Приезд Сандецкого мы сразу же почувствовали на себе. Наши добрые начальники превратились в свирепых тиранов. Бесконечные уборки казарм и территории вокруг них, проверка солдатской формы, где всё должно быть “без сучка и задоринки“, как приказал ротный командир, усиленные занятия “словесностью“, маршировка с винтовками в руках, без перчаток, несмотря на вьюгу, — всё это дергало, изнывало до такой степени, что мы спали потом, как убитые; часто не хватало силы, чтобы поужинать.

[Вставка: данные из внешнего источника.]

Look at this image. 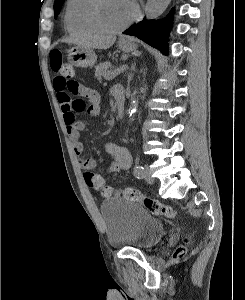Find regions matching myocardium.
Instances as JSON below:
<instances>
[{
    "label": "myocardium",
    "mask_w": 245,
    "mask_h": 300,
    "mask_svg": "<svg viewBox=\"0 0 245 300\" xmlns=\"http://www.w3.org/2000/svg\"><path fill=\"white\" fill-rule=\"evenodd\" d=\"M100 0H88V3L85 8L84 17L86 23L96 32L101 34H116L119 32H122L126 28H128L138 17V11L137 9L134 11V14L132 17L121 26H118L116 28H107L103 26L97 19V6L99 4Z\"/></svg>",
    "instance_id": "f54148a6"
}]
</instances>
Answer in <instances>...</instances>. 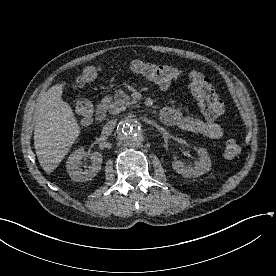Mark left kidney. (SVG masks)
Segmentation results:
<instances>
[{
  "label": "left kidney",
  "mask_w": 276,
  "mask_h": 276,
  "mask_svg": "<svg viewBox=\"0 0 276 276\" xmlns=\"http://www.w3.org/2000/svg\"><path fill=\"white\" fill-rule=\"evenodd\" d=\"M199 160L194 163V166H186L181 161H174L172 163L173 169L181 174L183 177L192 178L199 177L211 169V160L205 148L197 150Z\"/></svg>",
  "instance_id": "1"
}]
</instances>
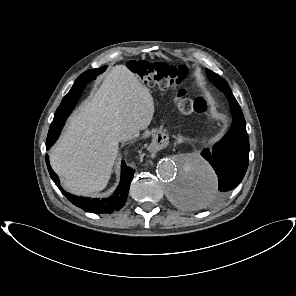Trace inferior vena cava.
Returning a JSON list of instances; mask_svg holds the SVG:
<instances>
[{
	"label": "inferior vena cava",
	"instance_id": "1",
	"mask_svg": "<svg viewBox=\"0 0 296 296\" xmlns=\"http://www.w3.org/2000/svg\"><path fill=\"white\" fill-rule=\"evenodd\" d=\"M137 136H138V134L135 131L126 132V133H123L122 135L119 136V141L125 142V141L131 140Z\"/></svg>",
	"mask_w": 296,
	"mask_h": 296
}]
</instances>
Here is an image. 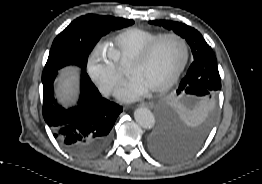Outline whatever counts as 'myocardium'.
Masks as SVG:
<instances>
[{
    "mask_svg": "<svg viewBox=\"0 0 262 184\" xmlns=\"http://www.w3.org/2000/svg\"><path fill=\"white\" fill-rule=\"evenodd\" d=\"M167 38H175L183 44L184 51H185L184 59H183L181 65H180V67L172 75V77L167 82H165L164 84L150 89L151 92H155V93L164 92V91L170 89L179 80V78L182 75L183 71L185 70V68L188 64L189 58H190V48H189V44H188L187 40L184 37H182L181 35L176 34V33L162 34L159 37H157L155 40H153L152 42L147 44L138 53V55L131 60V62L128 65L129 67H132V66H139V65L144 64L149 59V57L151 56V54L153 53V51L157 47V45L161 41H163Z\"/></svg>",
    "mask_w": 262,
    "mask_h": 184,
    "instance_id": "obj_1",
    "label": "myocardium"
}]
</instances>
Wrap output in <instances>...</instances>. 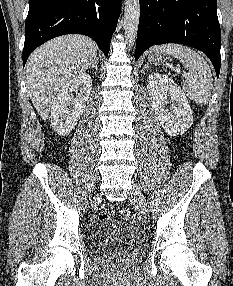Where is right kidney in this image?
I'll use <instances>...</instances> for the list:
<instances>
[{
	"mask_svg": "<svg viewBox=\"0 0 233 286\" xmlns=\"http://www.w3.org/2000/svg\"><path fill=\"white\" fill-rule=\"evenodd\" d=\"M91 89L92 78L87 73L77 75L62 87L51 107V124L55 132L63 136L75 127L89 100Z\"/></svg>",
	"mask_w": 233,
	"mask_h": 286,
	"instance_id": "ca27d5eb",
	"label": "right kidney"
}]
</instances>
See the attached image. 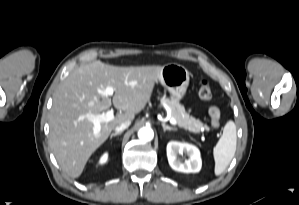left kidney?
<instances>
[{"mask_svg":"<svg viewBox=\"0 0 299 205\" xmlns=\"http://www.w3.org/2000/svg\"><path fill=\"white\" fill-rule=\"evenodd\" d=\"M186 154L188 159L181 162L177 155ZM167 157L171 168L183 173H197L201 169L200 152L197 147L188 143L170 141L167 144Z\"/></svg>","mask_w":299,"mask_h":205,"instance_id":"1","label":"left kidney"}]
</instances>
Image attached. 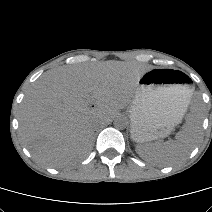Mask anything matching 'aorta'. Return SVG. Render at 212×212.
<instances>
[{"mask_svg":"<svg viewBox=\"0 0 212 212\" xmlns=\"http://www.w3.org/2000/svg\"><path fill=\"white\" fill-rule=\"evenodd\" d=\"M113 124L117 129H125L128 125V119L124 116H117Z\"/></svg>","mask_w":212,"mask_h":212,"instance_id":"1","label":"aorta"}]
</instances>
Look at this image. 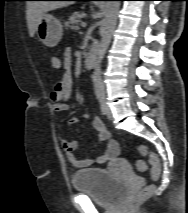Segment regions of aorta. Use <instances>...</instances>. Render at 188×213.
Masks as SVG:
<instances>
[{"label":"aorta","mask_w":188,"mask_h":213,"mask_svg":"<svg viewBox=\"0 0 188 213\" xmlns=\"http://www.w3.org/2000/svg\"><path fill=\"white\" fill-rule=\"evenodd\" d=\"M119 8V1H108L105 6L104 29L92 75L94 91L96 96L99 98L105 96L104 84L101 76V62L111 42L112 34L117 22Z\"/></svg>","instance_id":"762f6f07"}]
</instances>
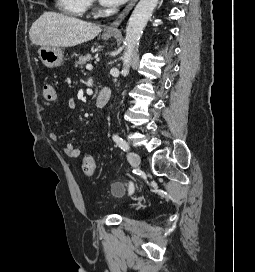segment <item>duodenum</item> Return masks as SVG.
<instances>
[{"mask_svg": "<svg viewBox=\"0 0 255 272\" xmlns=\"http://www.w3.org/2000/svg\"><path fill=\"white\" fill-rule=\"evenodd\" d=\"M111 97H112L111 89L107 86H104L101 89V91L96 99V106L98 108L105 107L108 104V102L110 101Z\"/></svg>", "mask_w": 255, "mask_h": 272, "instance_id": "1", "label": "duodenum"}]
</instances>
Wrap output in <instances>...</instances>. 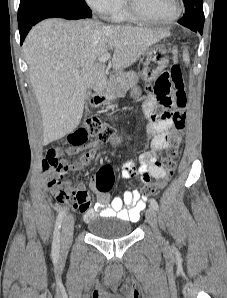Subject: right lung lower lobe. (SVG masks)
<instances>
[{"instance_id":"right-lung-lower-lobe-1","label":"right lung lower lobe","mask_w":227,"mask_h":298,"mask_svg":"<svg viewBox=\"0 0 227 298\" xmlns=\"http://www.w3.org/2000/svg\"><path fill=\"white\" fill-rule=\"evenodd\" d=\"M51 17H59L65 19H82L90 18L91 12L77 11L63 7H45L36 10L35 12H32L31 14L18 21L20 43H23L26 35L28 34L33 25L37 24L43 19Z\"/></svg>"}]
</instances>
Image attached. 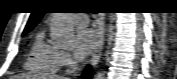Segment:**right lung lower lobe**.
<instances>
[{"mask_svg":"<svg viewBox=\"0 0 177 79\" xmlns=\"http://www.w3.org/2000/svg\"><path fill=\"white\" fill-rule=\"evenodd\" d=\"M92 71L91 68L88 66L83 74L84 79H89L91 77Z\"/></svg>","mask_w":177,"mask_h":79,"instance_id":"right-lung-lower-lobe-1","label":"right lung lower lobe"}]
</instances>
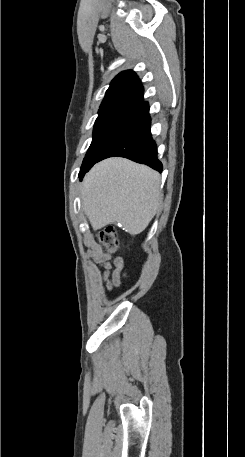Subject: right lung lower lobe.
<instances>
[{
	"label": "right lung lower lobe",
	"mask_w": 245,
	"mask_h": 457,
	"mask_svg": "<svg viewBox=\"0 0 245 457\" xmlns=\"http://www.w3.org/2000/svg\"><path fill=\"white\" fill-rule=\"evenodd\" d=\"M150 121L148 103L141 102L129 112L96 162L120 156L144 163L161 172L162 164L157 159V147L150 133Z\"/></svg>",
	"instance_id": "obj_1"
}]
</instances>
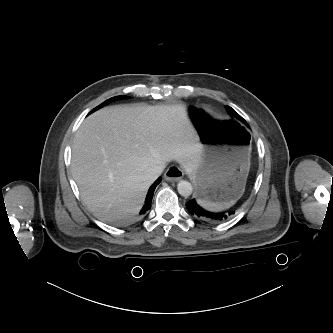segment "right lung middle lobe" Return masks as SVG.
<instances>
[{
	"label": "right lung middle lobe",
	"instance_id": "obj_1",
	"mask_svg": "<svg viewBox=\"0 0 333 333\" xmlns=\"http://www.w3.org/2000/svg\"><path fill=\"white\" fill-rule=\"evenodd\" d=\"M121 97H123V96L113 97V98H111V99H109V100H106L103 104H101V105H99L98 107L94 108L90 113H92V112H94L95 110L101 108L104 104L108 103V101H112V100H115V99H117V98H121ZM90 113H89V114H90Z\"/></svg>",
	"mask_w": 333,
	"mask_h": 333
}]
</instances>
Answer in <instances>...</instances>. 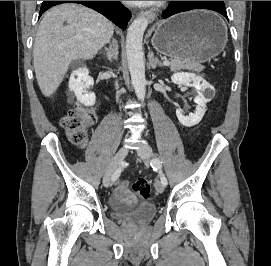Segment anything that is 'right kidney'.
<instances>
[{
    "label": "right kidney",
    "mask_w": 271,
    "mask_h": 266,
    "mask_svg": "<svg viewBox=\"0 0 271 266\" xmlns=\"http://www.w3.org/2000/svg\"><path fill=\"white\" fill-rule=\"evenodd\" d=\"M94 80L89 76L87 68H79L72 72L69 79V90L74 92L77 100L85 106H93L96 102V96L93 92H88L93 86Z\"/></svg>",
    "instance_id": "1"
}]
</instances>
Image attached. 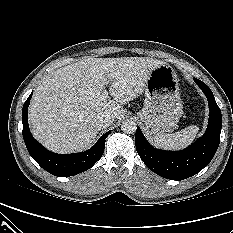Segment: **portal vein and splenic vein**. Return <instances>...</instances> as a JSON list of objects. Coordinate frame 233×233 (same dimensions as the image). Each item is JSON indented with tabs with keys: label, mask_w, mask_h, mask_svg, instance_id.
Returning a JSON list of instances; mask_svg holds the SVG:
<instances>
[{
	"label": "portal vein and splenic vein",
	"mask_w": 233,
	"mask_h": 233,
	"mask_svg": "<svg viewBox=\"0 0 233 233\" xmlns=\"http://www.w3.org/2000/svg\"><path fill=\"white\" fill-rule=\"evenodd\" d=\"M100 98L102 100H106L108 98V91L107 90H104L102 93H101V96Z\"/></svg>",
	"instance_id": "obj_1"
}]
</instances>
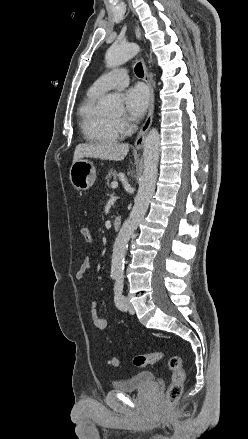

Велемира в строй не гоняли. Он числился вольноопределяющимся, намеченным к переводу в учебную команду, где спешно готовили прапорщиков. Всё же и для него хватало немало работы — оставался дневальным в казарме. Его специально муштровали, учили, как надо держаться и отвечать, если высшее начальство вздумает сюда зайти. Такие репетиции, по его словам, делали дня три подряд по нескольку часов.

Наступал вечер, а с ним и радость встречи с жалкой солдатской постелью.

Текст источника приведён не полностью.